Auchentoshan is a lowland distillery, now part of the Japanese Suntory group. This 1991 vintage was finished in a red wine cask by Château Montrose, a winery in the Haut Médoc region (Bordeaux, France). They produce highly regarded wines with notes of cassis and vanilla. As a result of this, the whisky has a rather uncommon pink hue.
Auchentoshan 18yo 1991 (59,3%, Malts of Scotland 2009, cask #492, 301 btl.)
Nose: a lot of wine influence. The grapes are not well integrated with the whisky, so it seems. Quite dry and mono-dimensional. Also rather eggy, sulphury notes.
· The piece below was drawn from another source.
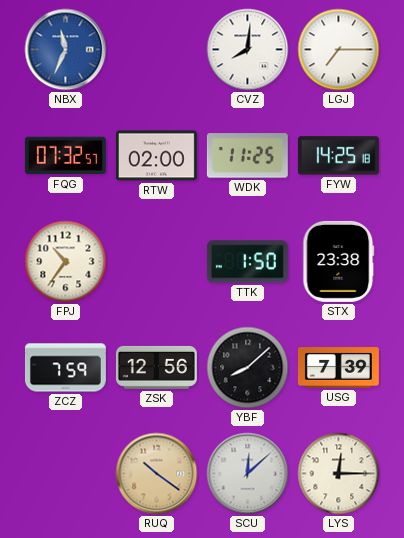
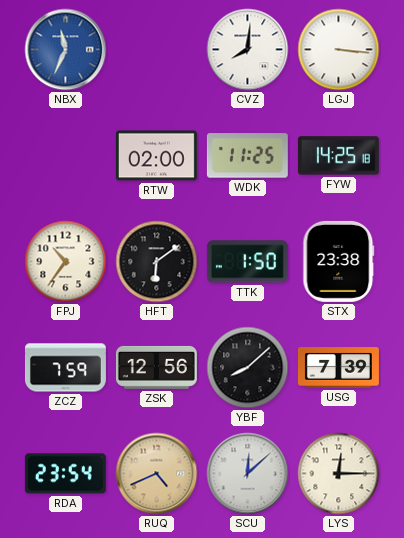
LGJ: 7:15 -> 3:16
FQG: 07:32 -> none
HFT: none -> 6:09
RDA: none -> 23:54
RUQ: 10:21 -> 4:41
Not attractive or simply not my cup of tea (although there are interesting notes of cassis and red berry jam).
Mouth: starts off very sweet (raisins, sweet malt, muesli). Very hot as well (59,3%) but water immediately drowns the flavours. Too bad. Oranges maybe? Getting slightly tannic and bitter in the end (gin tonic, cloves).
Finish: still bitter. Some chocolate.
Different, that’s for sure. But also one of the least appealing drams I’ve tasted lately. The delicate lowlands character is suffocated by the wine. Well, I guess not everything Malts of Scotland touches is gold. Around € 75.